Wirtschaft und Wachstum gehören heute untrennbar zusammen. Das war aber nicht immer so, sagt Dennis Eversberg. Er ist Sozialwissenschaftler und forscht zu den Problemen moderner Wachstumgsgesellschaften. Dass das Wachstum der Wirtschaft erstrebenswert sei, ist eine historisch junge Vorstellung, sagt er.
Wachstum als (falsche) Prämisse des Wirtschaftens
Erst im zwanzigsten Jahrhundert wurde dieser wirtschaftstheoretische Grundsatz zum alles dominerenden Konzept. Eine große Rolle dabei spielte die Verwendung des Bruttoinlandprodukts als Hauptmessgröße für die Leistungsfähigkeit einer Wirtschaft. Das Bruttoinlandsprodukt gibt den Gesamtwert aller Waren und Dienstleistungen an, die während eines bestimmten Zeitraums erwirtschaftet werden.
"Degrowth ist natürlich auch eine Provokation."

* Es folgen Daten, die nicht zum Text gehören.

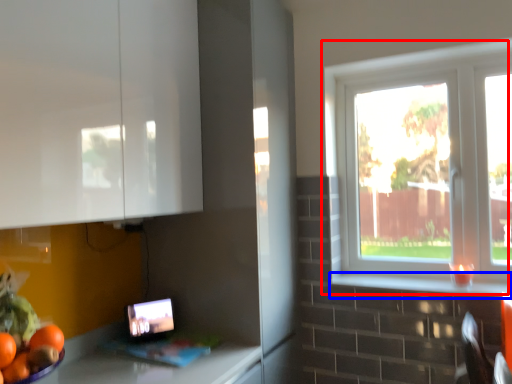 Question: Which point is further to the camera, window (highlighted by a red box) or window sill (highlighted by a blue box)?

Choices:
 (A) window
 (B) window sill

Answer: (A) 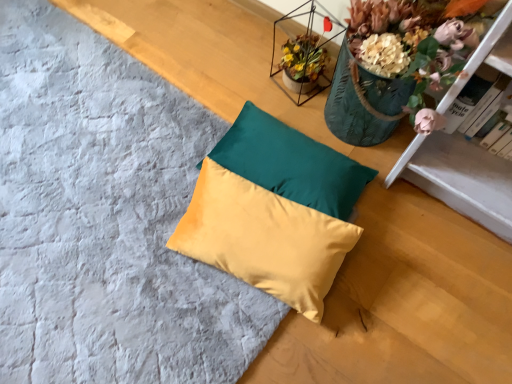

Die Degrowth-Bewegung stellt dieses Primat des Wachstums in Frage. Hinter dem Begriff steckt aber keine einheitliche Bewegung – Degrowth ist eher ein Dachkonzept.
Es geht auch ohne das Primat des Wachstums
Es gibt zahlreiche Ideen, Vorstellungen und Theorien, wie ein gesellschaftliches Zusammenleben möglich sein könnte, das nicht auf Wachstum beruht. In seinem Vortrag erzählt Dennis Eversberg, was die unterschiedlichen Degrowth-Strömungen gemeinsam haben, was sie unterscheidet und welche Vorschläge sie jeweils machen.
"Moderne Gesellschaften sind Steigerungsgesellschaften. Diese Dynamik der Expansion und Steigerung verursacht ökologische Zerstörung und soziale Ungerechtigkeiten."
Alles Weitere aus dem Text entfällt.